Here i will show you a minimal working example of code and as you can see the support values for the tree is always 100.
I am using synthetic sequences of 100bp for 6 elements. The sequences have been generated at random choosing from ATCG for each position with equal probabilities.
The input fasta file is
>S1
CTCAGGCACTAGGAGCTTCTCCAGGGCAAAGTTGTCTACGAATATGCCGACTCAGAAGGTTATCAATACGGTTTACTTATCTGCACGCCATTTTCCTATG
>S2
TAACAAATGTTTCTCGCTCGAACCCCGTGGTGCGAGGGGTCACGATAAAAGGTCCCTCCTTCCACGGCATAATTGCTCCCTTTCTTTTCCGTGGGCAGGA
>S3
TTCCTAAAGGACGACTGGAAGCCGGGTACACGTCAACGGAGCTTCTAGCCCGAGGTCTATAGACCGGTTAATGAACTAGACTTAATGTGGAGCTCGTAGA
>S4
ACTTCGTGCCCAACCACTCTATGAGCAGAGTGCTCGAATGAACCTCAAAAGGATATCCGCATTTACTCTATATAACAAACGGCCGTCCCCCCATCTGTCA
>S5
TGACACTGGGTCATTTTACCCGCACTGATCGCTGGGCAGGTCGGCAATTTCGTCAGAATGCCGTGGCCGCACTGAAAATATCATTACCGGACTGAGTATG
>S6
ATAAGCCGAGGGGTAGCCCTCTATTTCGCACCGTATAGACGAAGTGATAAACTTTCTAACCACGTGTCGCCTATCTCTACCTAGCCACATTTGAGGTGCG
The following python code makes the multiple alignment using MUSCLE algorithm
### alignment
from Bio.Align.Applications import MuscleCommandline
from Bio import AlignIO, SeqIO
import os
muscle_exe = "C:/Scripts/muscle3.exe"
path = os.getcwd()
with open('tmp_in.fa', 'w') as fp:
fp.write(fasta)
replacing \ with /
inp_fp = path.replace('\', '/') + '/tmp_in.fa'
out_fp = path.replace('\', '/') + '/tmp_out.afa'
muscle_cline = MuscleCommandline(muscle_exe, input=inp_fp, out=out_fp)
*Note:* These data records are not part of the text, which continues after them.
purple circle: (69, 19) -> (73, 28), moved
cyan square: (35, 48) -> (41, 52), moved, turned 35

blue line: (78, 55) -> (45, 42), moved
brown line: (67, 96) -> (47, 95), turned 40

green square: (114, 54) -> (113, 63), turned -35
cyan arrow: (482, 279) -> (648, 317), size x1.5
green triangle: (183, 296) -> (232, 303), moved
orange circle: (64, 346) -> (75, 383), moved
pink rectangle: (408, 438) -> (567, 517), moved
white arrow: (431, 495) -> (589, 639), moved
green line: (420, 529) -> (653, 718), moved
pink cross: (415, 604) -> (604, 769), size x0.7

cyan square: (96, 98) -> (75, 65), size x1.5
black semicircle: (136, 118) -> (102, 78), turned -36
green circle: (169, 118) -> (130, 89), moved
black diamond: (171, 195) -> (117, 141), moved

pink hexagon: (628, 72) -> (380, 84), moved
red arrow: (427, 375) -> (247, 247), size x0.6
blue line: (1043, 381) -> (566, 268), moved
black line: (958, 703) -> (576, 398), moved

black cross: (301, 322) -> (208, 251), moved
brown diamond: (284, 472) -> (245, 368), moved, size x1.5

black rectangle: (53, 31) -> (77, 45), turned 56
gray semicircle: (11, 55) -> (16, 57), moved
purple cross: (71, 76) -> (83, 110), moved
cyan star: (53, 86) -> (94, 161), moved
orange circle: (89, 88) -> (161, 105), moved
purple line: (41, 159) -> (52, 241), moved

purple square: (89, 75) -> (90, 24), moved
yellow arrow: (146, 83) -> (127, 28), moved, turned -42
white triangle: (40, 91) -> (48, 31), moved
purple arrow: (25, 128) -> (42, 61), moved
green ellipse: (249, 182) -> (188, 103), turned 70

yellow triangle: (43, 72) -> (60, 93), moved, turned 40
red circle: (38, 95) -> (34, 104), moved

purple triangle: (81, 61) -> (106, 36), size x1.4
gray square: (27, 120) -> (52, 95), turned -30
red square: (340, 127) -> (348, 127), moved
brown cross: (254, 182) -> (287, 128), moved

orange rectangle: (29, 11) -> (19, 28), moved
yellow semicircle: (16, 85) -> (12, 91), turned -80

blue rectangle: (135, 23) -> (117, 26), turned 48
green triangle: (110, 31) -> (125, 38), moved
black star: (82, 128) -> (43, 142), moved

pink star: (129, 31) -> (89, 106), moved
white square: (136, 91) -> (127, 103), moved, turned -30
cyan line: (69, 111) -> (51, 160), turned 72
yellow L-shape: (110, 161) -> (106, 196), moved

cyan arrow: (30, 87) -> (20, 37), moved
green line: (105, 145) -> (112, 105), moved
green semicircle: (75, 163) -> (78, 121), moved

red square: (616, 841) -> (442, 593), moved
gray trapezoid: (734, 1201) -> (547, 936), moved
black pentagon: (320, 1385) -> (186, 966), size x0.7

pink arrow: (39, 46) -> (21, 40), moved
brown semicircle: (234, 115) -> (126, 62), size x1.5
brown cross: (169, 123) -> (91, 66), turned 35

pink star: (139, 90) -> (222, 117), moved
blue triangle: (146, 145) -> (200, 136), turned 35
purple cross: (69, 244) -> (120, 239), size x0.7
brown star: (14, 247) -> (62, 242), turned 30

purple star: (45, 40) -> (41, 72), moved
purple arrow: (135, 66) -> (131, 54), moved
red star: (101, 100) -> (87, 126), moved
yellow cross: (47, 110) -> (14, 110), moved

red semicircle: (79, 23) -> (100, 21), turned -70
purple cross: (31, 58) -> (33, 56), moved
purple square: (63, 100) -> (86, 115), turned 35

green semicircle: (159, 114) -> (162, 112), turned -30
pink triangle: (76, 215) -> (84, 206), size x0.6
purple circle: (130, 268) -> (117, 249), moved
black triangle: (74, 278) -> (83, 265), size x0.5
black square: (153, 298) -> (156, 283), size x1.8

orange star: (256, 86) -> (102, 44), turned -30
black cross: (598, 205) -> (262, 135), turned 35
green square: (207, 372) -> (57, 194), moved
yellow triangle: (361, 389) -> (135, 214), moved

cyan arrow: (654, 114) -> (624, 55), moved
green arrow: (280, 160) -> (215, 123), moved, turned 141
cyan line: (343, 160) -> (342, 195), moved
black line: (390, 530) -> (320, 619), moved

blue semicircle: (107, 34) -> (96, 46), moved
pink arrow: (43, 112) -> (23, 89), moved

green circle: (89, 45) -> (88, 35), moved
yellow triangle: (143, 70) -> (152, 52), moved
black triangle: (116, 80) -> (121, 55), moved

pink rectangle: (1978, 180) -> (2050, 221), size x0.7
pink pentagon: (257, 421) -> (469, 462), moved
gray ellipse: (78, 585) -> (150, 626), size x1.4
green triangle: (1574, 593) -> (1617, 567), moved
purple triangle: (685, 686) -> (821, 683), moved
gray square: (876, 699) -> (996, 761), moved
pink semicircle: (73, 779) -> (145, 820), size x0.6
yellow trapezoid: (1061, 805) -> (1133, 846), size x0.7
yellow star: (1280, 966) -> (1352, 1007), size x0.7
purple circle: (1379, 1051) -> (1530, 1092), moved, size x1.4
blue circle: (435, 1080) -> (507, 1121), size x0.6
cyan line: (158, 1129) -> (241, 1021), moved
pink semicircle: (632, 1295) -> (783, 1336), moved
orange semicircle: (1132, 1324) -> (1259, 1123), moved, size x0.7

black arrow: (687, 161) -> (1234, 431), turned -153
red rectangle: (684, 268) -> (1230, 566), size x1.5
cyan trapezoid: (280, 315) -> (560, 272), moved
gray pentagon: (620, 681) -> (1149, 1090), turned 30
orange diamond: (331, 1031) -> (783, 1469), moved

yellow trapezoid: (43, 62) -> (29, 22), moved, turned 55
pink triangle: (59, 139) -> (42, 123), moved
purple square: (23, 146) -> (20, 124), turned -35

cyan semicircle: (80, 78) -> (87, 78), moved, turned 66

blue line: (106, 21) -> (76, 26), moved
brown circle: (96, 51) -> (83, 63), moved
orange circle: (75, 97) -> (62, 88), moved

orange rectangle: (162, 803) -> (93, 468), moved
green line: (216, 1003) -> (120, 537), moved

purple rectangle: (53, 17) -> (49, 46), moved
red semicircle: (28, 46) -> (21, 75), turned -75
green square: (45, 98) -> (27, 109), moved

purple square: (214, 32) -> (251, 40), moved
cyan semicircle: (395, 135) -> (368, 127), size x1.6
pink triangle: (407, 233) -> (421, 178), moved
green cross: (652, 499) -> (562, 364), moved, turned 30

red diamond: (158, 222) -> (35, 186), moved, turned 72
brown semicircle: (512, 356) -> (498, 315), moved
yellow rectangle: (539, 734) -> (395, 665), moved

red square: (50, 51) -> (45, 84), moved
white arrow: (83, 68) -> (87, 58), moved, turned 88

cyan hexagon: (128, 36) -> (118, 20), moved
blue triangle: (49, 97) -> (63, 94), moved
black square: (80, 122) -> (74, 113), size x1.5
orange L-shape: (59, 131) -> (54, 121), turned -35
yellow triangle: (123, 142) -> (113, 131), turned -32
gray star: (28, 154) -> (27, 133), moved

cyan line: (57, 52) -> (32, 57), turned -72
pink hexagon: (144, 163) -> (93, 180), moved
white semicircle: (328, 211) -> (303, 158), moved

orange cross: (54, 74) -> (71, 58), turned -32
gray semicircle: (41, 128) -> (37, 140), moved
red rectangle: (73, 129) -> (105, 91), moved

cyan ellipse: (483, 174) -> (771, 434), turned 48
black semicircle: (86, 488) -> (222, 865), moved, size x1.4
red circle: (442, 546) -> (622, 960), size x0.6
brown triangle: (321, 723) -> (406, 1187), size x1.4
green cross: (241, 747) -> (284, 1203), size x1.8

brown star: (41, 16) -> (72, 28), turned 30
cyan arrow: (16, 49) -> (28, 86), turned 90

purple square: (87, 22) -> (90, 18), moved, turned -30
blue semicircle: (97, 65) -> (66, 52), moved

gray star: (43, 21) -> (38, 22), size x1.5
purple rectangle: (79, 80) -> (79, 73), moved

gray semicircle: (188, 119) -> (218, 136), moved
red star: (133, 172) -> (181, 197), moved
The following code block takes the previous alignment out_fp and creates a tree using UPGMA algorithm.
The number of bootstrap trees is set to 50 and the consensus is majority based.
from Bio.Phylo.TreeConstruction import DistanceCalculator, DistanceTreeConstructor
from Bio.Phylo.Consensus import *
read the multiple sequence alignment (msa)
with open(out_fp,'r') as afa:
alignment = AlignIO.read(afa, 'fasta')
calculator = DistanceCalculator('identity')
constructor = DistanceTreeConstructor(method='upgma', distance_calculator=calculator)
get the list of bootstrap trees
consensus_tree = bootstrap_consensus(alignment=alignment, times=50, tree_constructor=constructor, consensus=majority_consensus)
print(consensus_tree)
The final consensus tree looks like this
Tree(rooted=True)
Clade()
Clade(branch_length=0.350925925925926, name='S5')
Clade(branch_length=0.05833333333333341, confidence=100.0)
Clade(branch_length=0.05879629629629617, confidence=100.0)
Clade(branch_length=0.26481481481481484, name='S3')
Clade(branch_length=0.020370370370370372, confidence=100.0)
Clade(branch_length=0.24444444444444446, name='S1')
Clade(branch_length=0.24444444444444446, name='S4')
Clade(branch_length=0.031018518518518404, confidence=100.0)
Clade(branch_length=0.2925925925925926, name='S6')
Clade(branch_length=0.2925925925925926, name='S2')
My question is: why does the tree have all support values equal to 100? I am sure there must be an error either on my side or in the package module itself.